Oleh karena itu, apa pun yang Didi mau, Arini berusaha mendukungnya asal itu bisa membuat anaknya senang. Sayangnya, kesenangannya termasuk hal yang sedikit berbahaya, misalnya mengikuti olahraga bela diri, mendaki gunung, bahkan off-road menggunakan Willys kuno milik kakek. Ia hanya bisa menunjukkan kasih sayangnya secara diam-diam dengan mengizinkannya melakukan apa saja. Yang penting Didi bahagia, begitu menurut Arini.

Arini tahu itu salah, tapi Didi sudah telanjur jauh darinya. Dan kemarin, ia tak sanggup mengatakan "tidak" ketika Didi meminta izin untuk mendaki gunung. Toh anak itu sudah beberapa kali naik gunung dan selama ini aman-aman saja. Lagi pula ada Kemal yang akan menjaganya. Arini yakin Kemal tak akan menelantarkan Didi.
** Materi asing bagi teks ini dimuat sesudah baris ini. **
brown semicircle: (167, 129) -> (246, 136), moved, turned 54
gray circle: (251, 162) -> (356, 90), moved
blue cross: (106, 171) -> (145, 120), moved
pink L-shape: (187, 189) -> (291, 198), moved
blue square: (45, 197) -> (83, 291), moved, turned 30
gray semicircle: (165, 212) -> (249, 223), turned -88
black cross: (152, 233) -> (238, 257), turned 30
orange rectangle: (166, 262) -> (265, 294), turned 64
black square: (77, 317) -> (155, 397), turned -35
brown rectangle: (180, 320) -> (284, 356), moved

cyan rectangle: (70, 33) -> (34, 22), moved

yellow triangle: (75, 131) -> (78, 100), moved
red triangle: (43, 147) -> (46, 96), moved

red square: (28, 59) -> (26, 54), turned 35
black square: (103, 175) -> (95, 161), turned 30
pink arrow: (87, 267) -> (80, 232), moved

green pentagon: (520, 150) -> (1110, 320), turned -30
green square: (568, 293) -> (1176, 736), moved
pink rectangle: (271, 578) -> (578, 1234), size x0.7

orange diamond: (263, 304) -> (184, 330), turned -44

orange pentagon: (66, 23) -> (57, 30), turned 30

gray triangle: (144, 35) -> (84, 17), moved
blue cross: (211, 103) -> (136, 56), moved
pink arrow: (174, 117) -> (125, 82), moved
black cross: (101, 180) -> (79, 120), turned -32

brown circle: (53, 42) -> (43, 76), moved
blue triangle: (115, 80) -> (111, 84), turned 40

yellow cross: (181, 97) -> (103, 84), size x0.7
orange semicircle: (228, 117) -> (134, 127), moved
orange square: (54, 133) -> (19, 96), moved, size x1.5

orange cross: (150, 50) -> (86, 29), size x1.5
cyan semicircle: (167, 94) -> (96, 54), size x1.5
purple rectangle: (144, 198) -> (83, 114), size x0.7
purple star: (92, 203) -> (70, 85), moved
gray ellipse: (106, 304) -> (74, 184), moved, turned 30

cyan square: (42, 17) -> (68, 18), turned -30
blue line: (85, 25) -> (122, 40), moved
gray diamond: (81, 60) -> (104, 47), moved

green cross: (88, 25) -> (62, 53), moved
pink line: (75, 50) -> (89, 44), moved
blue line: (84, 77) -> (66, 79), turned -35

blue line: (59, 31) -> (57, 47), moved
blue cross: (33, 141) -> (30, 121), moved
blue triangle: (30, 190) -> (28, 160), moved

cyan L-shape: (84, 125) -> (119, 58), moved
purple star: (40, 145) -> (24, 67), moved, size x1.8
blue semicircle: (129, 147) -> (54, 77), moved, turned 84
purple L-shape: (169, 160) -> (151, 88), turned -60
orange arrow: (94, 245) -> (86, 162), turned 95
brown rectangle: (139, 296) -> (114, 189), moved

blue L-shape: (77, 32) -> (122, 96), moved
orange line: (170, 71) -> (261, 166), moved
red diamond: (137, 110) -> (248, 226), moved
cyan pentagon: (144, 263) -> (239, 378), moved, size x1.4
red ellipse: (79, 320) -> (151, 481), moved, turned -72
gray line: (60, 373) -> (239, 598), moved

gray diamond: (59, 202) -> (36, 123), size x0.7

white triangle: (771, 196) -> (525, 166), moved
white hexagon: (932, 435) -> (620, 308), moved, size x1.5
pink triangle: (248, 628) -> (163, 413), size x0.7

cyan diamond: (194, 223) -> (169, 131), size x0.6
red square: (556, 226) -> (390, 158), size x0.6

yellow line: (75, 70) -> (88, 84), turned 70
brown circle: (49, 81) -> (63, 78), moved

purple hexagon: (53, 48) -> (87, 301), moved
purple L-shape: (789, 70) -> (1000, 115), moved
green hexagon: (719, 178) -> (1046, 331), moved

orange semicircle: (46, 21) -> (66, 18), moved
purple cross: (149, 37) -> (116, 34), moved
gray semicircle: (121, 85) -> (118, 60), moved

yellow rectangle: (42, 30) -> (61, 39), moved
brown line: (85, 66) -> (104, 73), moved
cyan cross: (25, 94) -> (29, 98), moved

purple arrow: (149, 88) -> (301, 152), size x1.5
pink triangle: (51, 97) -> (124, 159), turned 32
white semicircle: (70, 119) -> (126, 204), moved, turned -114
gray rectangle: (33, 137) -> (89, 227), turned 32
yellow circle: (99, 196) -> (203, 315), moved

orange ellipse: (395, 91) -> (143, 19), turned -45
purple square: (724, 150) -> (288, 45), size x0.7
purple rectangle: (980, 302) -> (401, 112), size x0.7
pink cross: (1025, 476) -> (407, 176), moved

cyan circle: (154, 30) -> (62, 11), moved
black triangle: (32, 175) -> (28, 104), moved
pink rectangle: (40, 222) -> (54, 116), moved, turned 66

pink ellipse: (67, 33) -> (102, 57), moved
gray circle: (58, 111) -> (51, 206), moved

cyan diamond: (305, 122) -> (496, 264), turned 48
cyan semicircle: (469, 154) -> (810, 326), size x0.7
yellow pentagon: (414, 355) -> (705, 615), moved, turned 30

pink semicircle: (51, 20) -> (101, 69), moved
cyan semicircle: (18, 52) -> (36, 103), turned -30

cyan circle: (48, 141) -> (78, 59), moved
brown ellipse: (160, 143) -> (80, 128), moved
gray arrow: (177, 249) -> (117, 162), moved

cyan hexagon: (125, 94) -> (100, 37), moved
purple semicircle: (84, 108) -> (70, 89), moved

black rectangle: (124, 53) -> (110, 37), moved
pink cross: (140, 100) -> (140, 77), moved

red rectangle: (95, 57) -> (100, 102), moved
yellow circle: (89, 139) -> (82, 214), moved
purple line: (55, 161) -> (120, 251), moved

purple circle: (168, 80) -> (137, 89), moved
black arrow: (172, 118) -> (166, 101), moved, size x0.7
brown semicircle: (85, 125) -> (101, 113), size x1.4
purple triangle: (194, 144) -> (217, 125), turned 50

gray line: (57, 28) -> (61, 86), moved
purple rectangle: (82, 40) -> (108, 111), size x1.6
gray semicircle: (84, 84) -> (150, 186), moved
"Ada orang membuka pagar, Mi," seru Laras tiba-tiba.

Arini terkesiap dari lamunannya. Dilihatnya sesosok pemuda memakai jas hujan tengah berjalan melintasi halaman rumah mereka. Laras, tak kalah cepat darinya, melesat menuju serambi rumah.

Dan, oh, pemuda itu, yang Arini kenal sebagai Kemal, tengah menggendong sesosok tubuh di punggungnya.

"Didi kenapa?" seru Laras.

"Dia tadi terpeleset ke jurang," jawab Kemal, "kakinya terkilir."

"Kamu siapa?"

"Temannya. Boleh kubawa masuk?"

"Oh, tentu saja," jawab Laras. Tapi gadis itu bergeming. Matanya menatap pemuda itu dengan penuh kekaguman. Dan Arini, yang masih syok karena Didi pulang dalam keadaan cedera kini melihat bagaimana Laras kemudian mengikuti Kemal ke mana pun bagaikan bayangan. Laras-nya, kini tak lagi sama dengan Laras yang lima menit lalu berbicara dengannya. Karena Arini tahu, di mata Laras, Kemal adalah ksatria berbaju zirah yang menyelamatkan saudara kembarnya. Ksatria yang selama ini dia bayangkan hanya ada dalam dongeng, kini maujud dalam bentuk sahabat Didi, saudara kembarnya.